▽

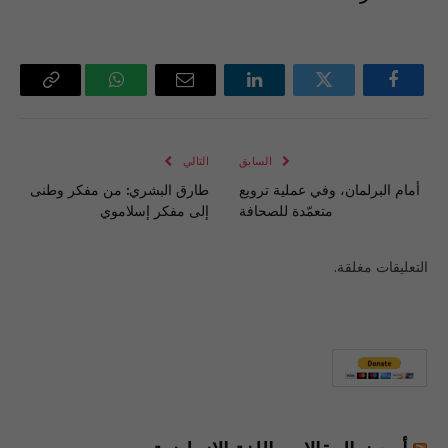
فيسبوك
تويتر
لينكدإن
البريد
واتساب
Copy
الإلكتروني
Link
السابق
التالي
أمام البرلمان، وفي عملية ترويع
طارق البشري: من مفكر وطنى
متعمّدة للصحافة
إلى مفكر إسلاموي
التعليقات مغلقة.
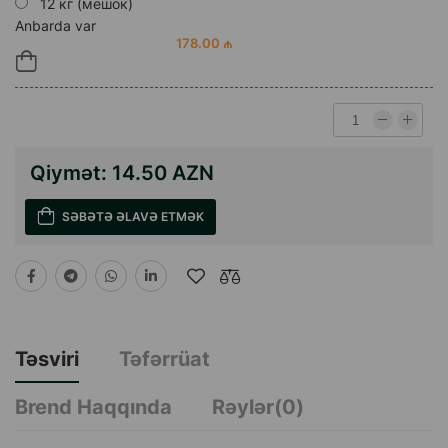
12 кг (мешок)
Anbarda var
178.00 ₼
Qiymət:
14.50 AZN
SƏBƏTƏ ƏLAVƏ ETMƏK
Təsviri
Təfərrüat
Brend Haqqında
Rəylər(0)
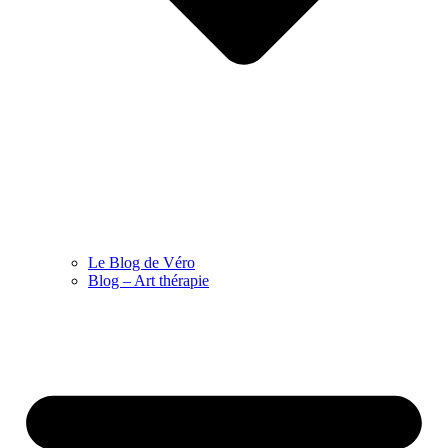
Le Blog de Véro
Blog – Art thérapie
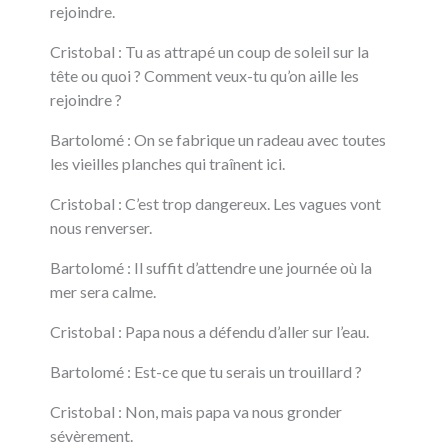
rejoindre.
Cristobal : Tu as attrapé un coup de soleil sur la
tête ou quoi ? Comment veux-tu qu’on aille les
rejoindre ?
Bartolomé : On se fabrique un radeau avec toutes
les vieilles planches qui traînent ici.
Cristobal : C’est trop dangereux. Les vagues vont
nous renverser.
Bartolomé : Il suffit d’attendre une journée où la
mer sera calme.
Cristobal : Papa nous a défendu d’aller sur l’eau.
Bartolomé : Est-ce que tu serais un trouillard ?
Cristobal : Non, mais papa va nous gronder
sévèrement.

△
▽

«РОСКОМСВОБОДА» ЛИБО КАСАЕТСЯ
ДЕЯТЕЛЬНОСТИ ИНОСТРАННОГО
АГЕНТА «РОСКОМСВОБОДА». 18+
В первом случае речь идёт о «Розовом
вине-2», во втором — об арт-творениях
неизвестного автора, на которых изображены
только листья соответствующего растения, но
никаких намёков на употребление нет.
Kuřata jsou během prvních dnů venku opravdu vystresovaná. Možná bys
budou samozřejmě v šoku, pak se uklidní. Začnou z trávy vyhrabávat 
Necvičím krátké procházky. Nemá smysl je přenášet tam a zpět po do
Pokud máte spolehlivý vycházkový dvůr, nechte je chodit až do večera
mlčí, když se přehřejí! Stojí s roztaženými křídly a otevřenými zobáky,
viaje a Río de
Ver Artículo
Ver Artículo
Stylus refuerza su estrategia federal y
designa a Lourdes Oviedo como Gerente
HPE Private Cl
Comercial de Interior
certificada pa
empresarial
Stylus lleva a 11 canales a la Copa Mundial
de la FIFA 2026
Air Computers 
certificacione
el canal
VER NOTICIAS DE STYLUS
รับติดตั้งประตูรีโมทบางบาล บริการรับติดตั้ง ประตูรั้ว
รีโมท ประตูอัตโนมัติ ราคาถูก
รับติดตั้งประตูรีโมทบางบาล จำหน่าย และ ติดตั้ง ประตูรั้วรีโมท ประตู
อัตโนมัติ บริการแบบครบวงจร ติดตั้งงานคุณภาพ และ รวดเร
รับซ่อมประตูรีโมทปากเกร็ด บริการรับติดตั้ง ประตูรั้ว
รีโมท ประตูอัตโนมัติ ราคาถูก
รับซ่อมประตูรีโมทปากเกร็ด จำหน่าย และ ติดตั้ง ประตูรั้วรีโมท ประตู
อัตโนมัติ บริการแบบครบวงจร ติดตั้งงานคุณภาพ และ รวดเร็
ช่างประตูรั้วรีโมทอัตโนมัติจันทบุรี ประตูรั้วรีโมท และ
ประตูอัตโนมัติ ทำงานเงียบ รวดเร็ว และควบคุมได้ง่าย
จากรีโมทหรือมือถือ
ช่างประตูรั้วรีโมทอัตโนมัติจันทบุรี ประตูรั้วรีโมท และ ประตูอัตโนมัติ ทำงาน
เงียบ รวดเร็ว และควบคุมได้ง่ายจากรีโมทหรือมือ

△
▽

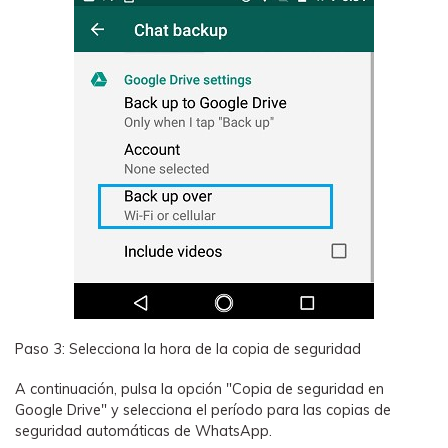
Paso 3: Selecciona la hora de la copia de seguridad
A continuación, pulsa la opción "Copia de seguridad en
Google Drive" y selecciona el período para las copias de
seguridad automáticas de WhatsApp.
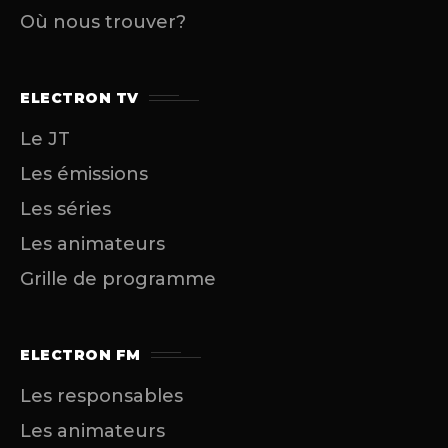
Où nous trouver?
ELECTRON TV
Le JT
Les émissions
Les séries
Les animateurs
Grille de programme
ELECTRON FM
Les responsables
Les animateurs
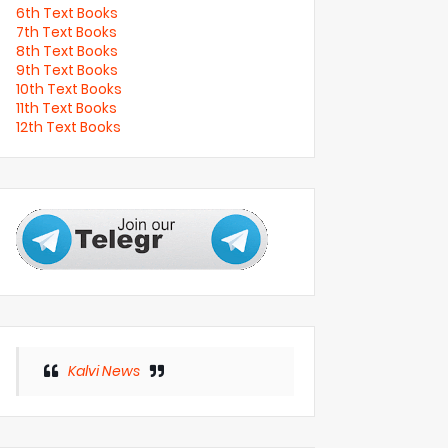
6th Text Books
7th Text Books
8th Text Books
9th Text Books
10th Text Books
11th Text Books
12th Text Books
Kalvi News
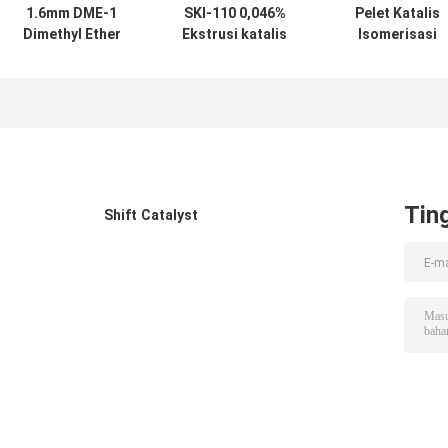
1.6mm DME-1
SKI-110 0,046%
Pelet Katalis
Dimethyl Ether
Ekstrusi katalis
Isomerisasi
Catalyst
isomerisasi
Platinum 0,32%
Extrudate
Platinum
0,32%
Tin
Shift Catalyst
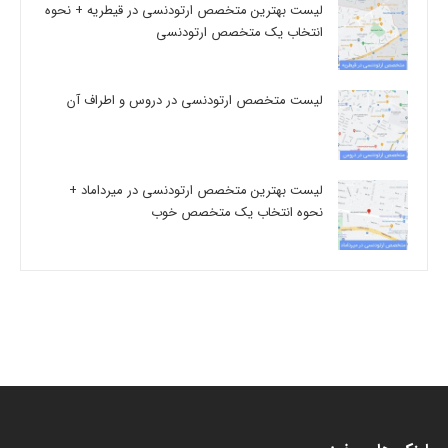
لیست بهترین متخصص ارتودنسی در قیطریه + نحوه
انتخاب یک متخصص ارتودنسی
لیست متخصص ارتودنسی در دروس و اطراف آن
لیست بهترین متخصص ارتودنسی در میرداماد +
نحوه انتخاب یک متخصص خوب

△

# [Goal of the exercise]
Between and including the line with "Pelet Katalis" and the line with "نحوه انتخاب یک متخصص خوب", repeat every line exactly as it appears above, with pictures left out.

# [Your solution]
Pelet Katalis
Dimethyl Ether
Ekstrusi katalis
Isomerisasi
Catalyst
isomerisasi
Platinum 0,32%
Extrudate
Platinum
0,32%
Tin
Shift Catalyst
لیست بهترین متخصص ارتودنسی در قیطریه + نحوه
انتخاب یک متخصص ارتودنسی
لیست متخصص ارتودنسی در دروس و اطراف آن
لیست بهترین متخصص ارتودنسی در میرداماد +
نحوه انتخاب یک متخصص خوب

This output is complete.